The comparison of the partitioning time as d is varied

Experiment 3

Comparison of the precision as dimension d is varied.

Figure 8 shows the precision of the proposed method AdaptCS, AppCSE and CS as d is varied from 2 to 8. Similar to AppCSE, AdaptCS includes data of CS layer. AdaptCS reaches precision of 87 % and outperforms AppCSE by 1.1 times on average.

Fig. 8
figure 8

The comparison of the precision as d is varied

Experiment 4

Comparison of the index building time and precision as threshold level is varied.

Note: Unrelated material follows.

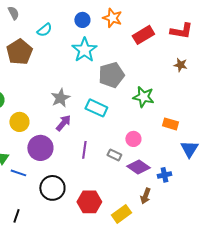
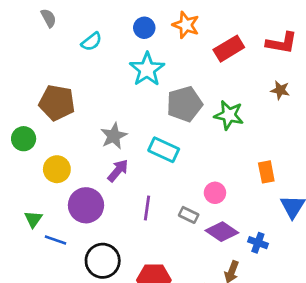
brown pentagon: (19, 52) -> (57, 103), moved, turned -30
green star: (143, 97) -> (229, 115), moved
orange rectangle: (170, 124) -> (266, 172), turned 63
blue cross: (164, 175) -> (258, 243), turned 32

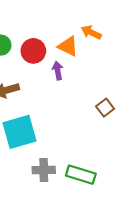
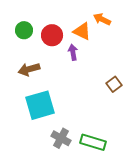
gray cross: (44, 170) -> (61, 138), turned 30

Figure 9a, b shows the index building time and precision of the proposed method AdaptCS and CS as threshold level is varied. Here, we compared AdaptCS with CS where we can reach high accuracy or fast index construction time by changing threshold value. As can be seen from Fig. 9, we can achieve up to 2 times faster index construction time with decreased threshold level. Even when threshold level is 4 and 5, we can observe that accuracy of AdaptCS is 90 and 98 %, respectively, while maintaining 1.5 times faster index instruction time compared to CS.

Fig. 9
figure 9

The comparison of the index building time and the precision as threshold level is varied

Experiment 5

Comparison of the index building time as dimension d is varied when using real dataset.

Figure 10 shows the index construction time of AdaptCS and AppCSE as d is varied when using diabetes dataset. In Fig. 10, dimension d is varied from 2 to 6. AdaptCS improves 1.71–3 times over the index construction time of AppCSE.

Fig. 10
figure 10

The comparison of the index building time as d is varied

5 Conclusion

In this paper, we have proposed AdaptCS, a threshold-based project partitioned layer-based index for efficient-processing top-k queries. The strength of the proposed method compared to other existing methods is twofold. First, we have proposed a new virtual threshold notion that discovers the object which has a minimum value in ith axis. The intersection of minimum values in ith axis is defined as virtual threshold object and is used for pruning data that falls outside its boundaries. In addition, we have used projection-based partitioning method to divide skyline index in diagonal partitioning manner that suits the characteristics of constructing convex hull and thus, enables us to reduce the overall index construction time. Limitation of the proposed method is that it does not reach high accuracy. However, from experiments with syntactic and real dataset in healthcare field, we can observe that AdaptCS reaches up to 90 % accuracy while maintaining 1.5 times faster index construction time compared to existing methods. In future work, we are planning to propose an adaptive algorithm that automatically adjusts its performance according to the type of the dataset.